Why have we not got a Constitution? I think all this should come out from the lectures, and particularly the first one that I gave. The first reason is historical, that we have never had what might be called a constitutional moment - that is, a moment when we actually began as a state. This occurred, for example, in America when she broke off from Britain, or the colonies - Australia, Canada and so on - had when they broke off from British rule, or Germany after the War when it has to start again after Nazism, or the French when De Gaulle came to power in 1958. The French have often began again actually - they've began again sixteen times since the French Revolution; they have had sixteen Constitutions. There used to be a story that someone went into a shop to ask for a copy of the French Constitution, and the reply was 'We don't sell periodicals here!' Their present system, which has now lasted almost fifty years, is the second longest lasting since the Revolution. During the 4th Republic, which preceded it, there used to be an advertisement in the Paris Metro 'Republics come and go - Sude Paint lasts'. So they have started a number of times, but we have not started at all. We have evolved, and we had a break - the only time we had a break really in the Civil War in the 17th Century, and then we had a Constitution in 1653, as Cromwell's Instrument of Government. But Cromwell abolished the House of Lords and then shortly afterwards abolished the House of Commons to become a dictator. So we did not think the experience of a Constitution was necessarily good, and in 1660, when we had the monarchy, we called it the Restoration - we had gone back to where we were before. Since then, we have evolved without ever having begun.

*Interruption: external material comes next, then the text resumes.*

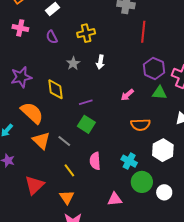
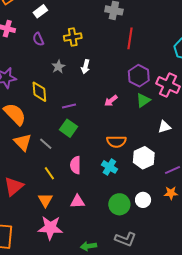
green triangle: (159, 93) -> (143, 100), turned -42
orange semicircle: (140, 125) -> (116, 142), moved
green circle: (142, 182) -> (119, 204), moved
pink triangle: (115, 199) -> (77, 202), moved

That is a historical reason, but there is also a conceptual reason - namely, the Doctrine of Parliamentary Sovereignty, whereby, if Parliament is supreme, there is no point in having a Constitution because Parliament can trump it. There cannot be something that checks Parliament. I suggested that Parliament is in practice no longer sovereign, so in my view that argument no longer holds as to why we should not have one. As I said, we have already codified so much of the Constitution, there seems no reason why we should not codify the rest. We might now be in a position to consider what the principles of our Constitution should be.
But I think there is an argument against producing it now, and before I say why, I should say that I actually took part with some students last term in trying to draw up a British Constitution - a Constitution as it is, not as it ought to be. If anyone's interested in the result, it is printed in a book published by the Smith Institute called 'Towards a New Constitutional Settlement' edited by Chris Bryant MP, and you can get it from the Smith Institute. They published the Constitution as an appendix, with the names of the heroic students who did the work. So it can be done. But I think it is not a good time now probably, for the very reason that I think constitutional reform, like devolution, is a process and not an event, and we are only halfway down the road. I think I began my first lecture by saying that we have been doing something rather unique in the democratic world: we have been converting an unwritten constitution to a written one in a piecemeal and ad hoc way, rather than in one go, as in the case of most other democracies. There are, I think, two reasons for this.
Firstly, there is no real agreement or consensus on what the final resting place should be. For example, what about House of Lords reform? What is that likely to be at the end? Can anyone envisage what that will be in future? What about the state of devolution? What about our relations with Europe, and the electoral systems? All sorts of things are, as it were, halfway, and we are living in a halfway house at the moment. So that is the first reason: that there is no real consensus on what the final resting place should be.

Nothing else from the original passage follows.